TASK DETAILS :: Each line below is to be repeated exactly; any picture is to be left out.

##### PROVIDED MATERIAL #####

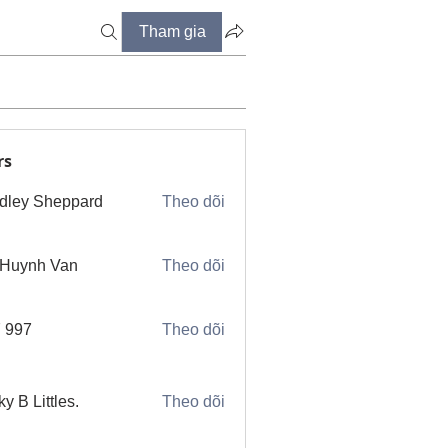
Tham gia
rs
dley Sheppard
Theo dõi
 Huynh Van
Theo dõi
 997
Theo dõi
ky B Littles.
Theo dõi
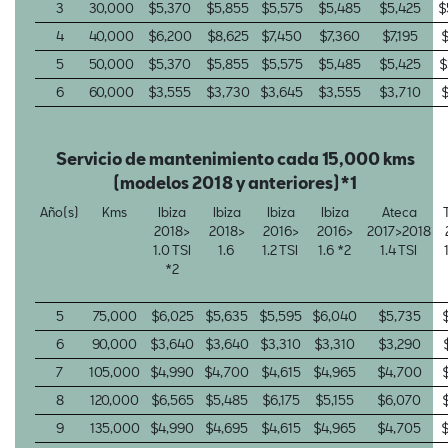
3
30,000
$5,370
$5,855
$5,575
$5,485
$5,425
$
4
40,000
$6,200
$8,625
$7,450
$7,360
$7,195
$
5
50,000
$5,370
$5,855
$5,575
$5,485
$5,425
$
6
60,000
$3,555
$3,730
$3,645
$3,555
$3,710
$
Servicio de mantenimiento cada 15,000 kms
(modelos 2018 y anteriores)*1
Año(s)
Kms
Ibiza
Ibiza
Ibiza
Ibiza
Ateca
2018>
2018>
2016>
2016>
2017>2018
1.0 TSI
1.6
1.2 TSI
1.6 *2
1.4 TSI
*2
5
75,000
$6,025
$5,635
$5,595
$6,040
$5,735
6
90,000
$3,640
$3,640
$3,310
$3,310
$3,290
7
105,000
$4,990
$4,700
$4,615
$4,965
$4,700
8
120,000
$6,565
$5,485
$6,175
$5,155
$6,070
9
135,000
$4,990
$4,695
$4,615
$4,965
$4,705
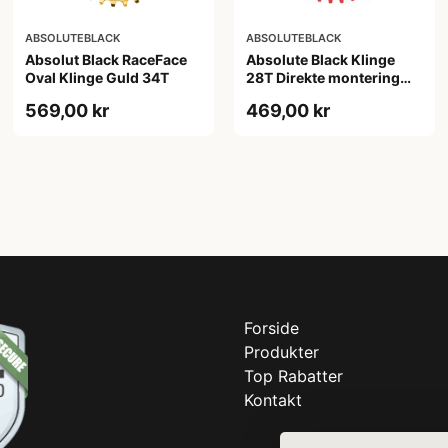
ABSOLUTEBLACK
ABSOLUTEBLACK
Absolut Black RaceFace
Absolute Black Klinge
Oval Klinge Guld 34T
28T Direkte montering
SRAM GXP Rød
569,00 kr
469,00 kr
Forside
Produkter
Top Rabatter
Kontakt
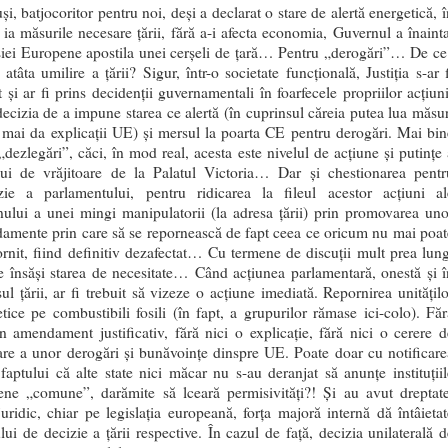
uși, batjocoritor pentru noi, deși a declarat o stare de alertă energetică, 
 ia măsurile necesare țării, fără a-i afecta economia, Guvernul a înainta
iei Europene apostila unei cerșeli de țară… Pentru „derogări”… De ce
atâta umilire a țării? Sigur, într-o societate funcțională, Justiția s-ar f
t și ar fi prins decidenții guvernamentali în foarfecele propriilor acțiuni
decizia de a impune starea ce alertă (în cuprinsul căreia putea lua măsur
 mai da explicații UE) și mersul la poarta CE pentru derogări. Mai bin
„dezlegări”, căci, în mod real, acesta este nivelul de acțiune și putințe 
lui de vrăjitoare de la Palatul Victoria… Dar și chestionarea pentr
izie a parlamentului, pentru ridicarea la fileul acestor acțiuni al
ului a unei mingi manipulatorii (la adresa țării) prin promovarea uno
amente prin care să se repornească de fapt ceea ce oricum nu mai poat
ornit, fiind definitiv dezafectat… Cu termene de discuții mult prea lung
e însăși starea de necesitate… Când acțiunea parlamentară, onestă și î
sul țării, ar fi trebuit să vizeze o acțiune imediată. Repornirea unitățilo
tice pe combustibili fosili (în fapt, a grupurilor rămase ici-colo). Făr
n amendament justificativ, fără nici o explicație, fără nici o cerere d
re a unor derogări și bunăvoințe dinspre UE. Poate doar cu notificare
aptului că alte state nici măcar nu s-au deranjat să anunțe instituțiil
ene „comune”, darămite să lceară permisivități?! Și au avut dreptate
juridic, chiar pe legislația europeană, forța majoră internă dă întâietat
lui de decizie a țării respective. În cazul de față, decizia unilaterală d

#####

OUTPUT BELOW ::
Tham gia
rs
dley Sheppard
Theo dõi
 Huynh Van
Theo dõi
 997
Theo dõi
ky B Littles.
Theo dõi
3
30,000
$5,370
$5,855
$5,575
$5,485
$5,425
$
4
40,000
$6,200
$8,625
$7,450
$7,360
$7,195
$
5
50,000
$5,370
$5,855
$5,575
$5,485
$5,425
$
6
60,000
$3,555
$3,730
$3,645
$3,555
$3,710
$
Servicio de mantenimiento cada 15,000 kms
(modelos 2018 y anteriores)*1
Año(s)
Kms
Ibiza
Ibiza
Ibiza
Ibiza
Ateca
2018>
2018>
2016>
2016>
2017>2018
1.0 TSI
1.6
1.2 TSI
1.6 *2
1.4 TSI
*2
5
75,000
$6,025
$5,635
$5,595
$6,040
$5,735
6
90,000
$3,640
$3,640
$3,310
$3,310
$3,290
7
105,000
$4,990
$4,700
$4,615
$4,965
$4,700
8
120,000
$6,565
$5,485
$6,175
$5,155
$6,070
9
135,000
$4,990
$4,695
$4,615
$4,965
$4,705
ABSOLUTEBLACK
ABSOLUTEBLACK
Absolut Black RaceFace
Absolute Black Klinge
Oval Klinge Guld 34T
28T Direkte montering
SRAM GXP Rød
569,00 kr
469,00 kr
Forside
Produkter
Top Rabatter
Kontakt
uși, batjocoritor pentru noi, deși a declarat o stare de alertă energetică, 
 ia măsurile necesare țării, fără a-i afecta economia, Guvernul a înainta
iei Europene apostila unei cerșeli de țară… Pentru „derogări”… De ce
atâta umilire a țării? Sigur, într-o societate funcțională, Justiția s-ar f
t și ar fi prins decidenții guvernamentali în foarfecele propriilor acțiuni
decizia de a impune starea ce alertă (în cuprinsul căreia putea lua măsur
 mai da explicații UE) și mersul la poarta CE pentru derogări. Mai bin
„dezlegări”, căci, în mod real, acesta este nivelul de acțiune și putințe 
lui de vrăjitoare de la Palatul Victoria… Dar și chestionarea pentr
izie a parlamentului, pentru ridicarea la fileul acestor acțiuni al
ului a unei mingi manipulatorii (la adresa țării) prin promovarea uno
amente prin care să se repornească de fapt ceea ce oricum nu mai poat
ornit, fiind definitiv dezafectat… Cu termene de discuții mult prea lung
e însăși starea de necesitate… Când acțiunea parlamentară, onestă și î
sul țării, ar fi trebuit să vizeze o acțiune imediată. Repornirea unitățilo
tice pe combustibili fosili (în fapt, a grupurilor rămase ici-colo). Făr
n amendament justificativ, fără nici o explicație, fără nici o cerere d
re a unor derogări și bunăvoințe dinspre UE. Poate doar cu notificare
aptului că alte state nici măcar nu s-au deranjat să anunțe instituțiil
ene „comune”, darămite să lceară permisivități?! Și au avut dreptate
juridic, chiar pe legislația europeană, forța majoră internă dă întâietat
lui de decizie a țării respective. În cazul de față, decizia unilaterală d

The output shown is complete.